A intuire il potenziale della collaborazione con Rizzolatti è stata Ivana Sartori, esperta di epilessia del Niguarda. "Oggi - spiega - raggiungiamo una percentuale di guarigioni buona ma non è abbastanza. Vogliamo fare di più e per ottenerlo è necessario conoscere come funziona il nostro cervello. Quello che abbiamo a disposizione è migliorabile. Quindi abbiamo deciso di percorrere questo cammino con un maestro. E abbiamo trovato un linguaggio comune. Di Rizzolatti mi ha colpito l'intuizione su cui poggia l'interpretazione del sistema motorio.

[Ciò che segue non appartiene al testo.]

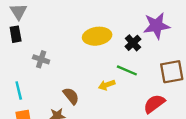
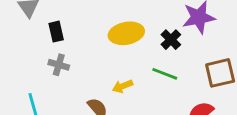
black rectangle: (16, 34) -> (56, 32), moved
yellow arrow: (107, 85) -> (123, 86), moved

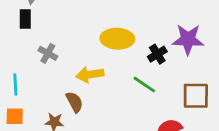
black rectangle: (56, 32) -> (25, 19), moved
yellow arrow: (123, 86) -> (90, 75), moved, size x1.4

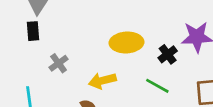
gray cross: (48, 53) -> (59, 63), turned 30

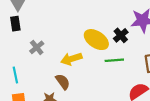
yellow ellipse: (127, 42) -> (96, 40), moved, turned 40
green line: (157, 86) -> (114, 60), turned -30

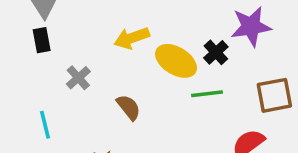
yellow arrow: (71, 59) -> (132, 38), moved
brown semicircle: (63, 82) -> (128, 107), moved

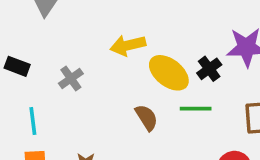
black rectangle: (42, 40) -> (17, 66), moved, turned -65
brown semicircle: (128, 107) -> (146, 118), moved

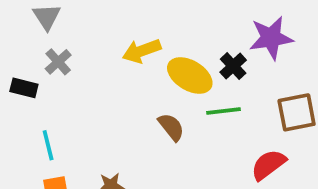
gray cross: (71, 78) -> (58, 62), moved

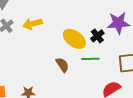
yellow arrow: (142, 51) -> (32, 24), moved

Il neurone motorio, ci ha mostrato, è multimodale, sa vedere, percepire, ascoltare se stesso. Da esperta di epilessia mi affascinava, perché le crisi motorie sono le più difficili da capire".

"Noi - ricorda Rizzolatti ripercorrendo i suoi studi - abbiamo avuto l'intuizione di studiare la scimmia in maniera etologica. La maggior parte degli scienziati la metteva sulla sedia e le faceva fare movimenti e così si riusciva a vedere poco. Se invece si passa a un rapporto quasi umano, si può capire quanto è complicato il sistema motorio, osservare cosa fanno questi esemplari quando prendono una cosa o quando vedono il cibo da lontano". Con il Niguarda, aggiunge l'esperto, "stiamo scoprendo tanti aspetti nuovi. Stiamo vedendo che c'è un sistema primitivo che precede quello più sofisticato", è legato al desiderio di muovere e "permette di cominciare ad agire. Abbiamo iniziato a capire di più e, spero a breve, pubblicheremo questi nuovi dati".